As the result of a process that began in January 2013, a decision has been made on how best to restructure the two-campus high school.
Out of the three options singled out during the process, a junior/senior model was the one that received “overwhelming” support from the community and stakeholders, said Reid Findlay, principal of the Jackson campus of SAS.
Added Rob MacAulay, principal of the Sullivan campus: “It was really good that the stakeholders were all on the same page, all the stakeholders had the same message. So we’re going in a direction the community feels good about or wants.”
With the new structure, grades nine and 10 would be primarily at Jackson while grades 11 and 12 would be primarily at Sullivan.
At a meeting on Nov. 5, Findlay and MacAulay had explained to parents and others that the three options being considered were: 1) a non-travelling model, where students from grades nine to 12 were at each campus and students were attached to a campus for the entire year; 2) a junior/senior model and 3) a ‘double block’ model.
Due to ensuing lack of support for the non-travelling model, just two options were then considered.
A main catalyst for considering restructuring was the fact the scheduling system wasn’t working. Because a computer program wasn’t available for the two-campus system, time-tabling was done manually. Students would return to have their schedules changed, often because of unhappiness with travelling between campuses.
“Rather than students travelling as they currently do between campuses, with the new structure they would only travel truly by choice, not by default,” Findlay said.
For example, chefs training and metal work are offered at Sullivan while woodworking is at Jackson. A student could choose to travel in order to take those specialities.
The new structure will continue to be two campuses and one school – not a junior and senior high.
“I would say nothing could be further from the truth,” responded Findlay to a question whether this is a return to an earlier model. “This is truly a made-in-Salmon Arm solution, how can we meet the needs of our kids from kindergarten to Grade 12.”
Both Reid and MacAulay refer to the notion of a Grade 10-and-a-half. It referred to a student who hadn’t quite passed all the requirements to be at the senior high school, so would get separated from their peer group.
That problem is now solved.
“There’s nothing to stop a student from taking a Grade 10 course in Grade 11, or vice versa. Whether it’s acceleration or deficiency, no one gets separated from their peers,” Findlay explained.

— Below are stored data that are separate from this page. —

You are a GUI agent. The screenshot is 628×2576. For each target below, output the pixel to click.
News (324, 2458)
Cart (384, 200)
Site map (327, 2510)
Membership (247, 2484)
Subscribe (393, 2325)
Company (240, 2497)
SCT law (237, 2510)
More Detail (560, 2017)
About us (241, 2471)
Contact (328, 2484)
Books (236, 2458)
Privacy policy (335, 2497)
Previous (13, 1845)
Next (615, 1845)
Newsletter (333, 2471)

The Jackson campus was built in 1963 and renovations there were completed in 2003. Sullivan was constructed in 1997. The two-campus system was introduced eight years ago in conjunction with the creation of the middle school, which houses grades six through eight.
Although the Jackson building is less modern than Sullivan, Findlay said students’ ideas for change have been and will be incorporated.

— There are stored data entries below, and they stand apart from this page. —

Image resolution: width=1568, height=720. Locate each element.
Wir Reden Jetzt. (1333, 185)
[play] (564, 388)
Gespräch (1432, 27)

From now until spring break, ‘innovation councils’ at both campuses will be looking at ways to introduce new ideas.
The double-block system received positive feedback during the restructuring process, so one possibility among many could be to offer some two-block classes, Findlay said.
“I can’t stress enough how much people have been looking forward to this stage, because it’s about learning and about what’s best for students. And that’s just invigorating for the entire system.”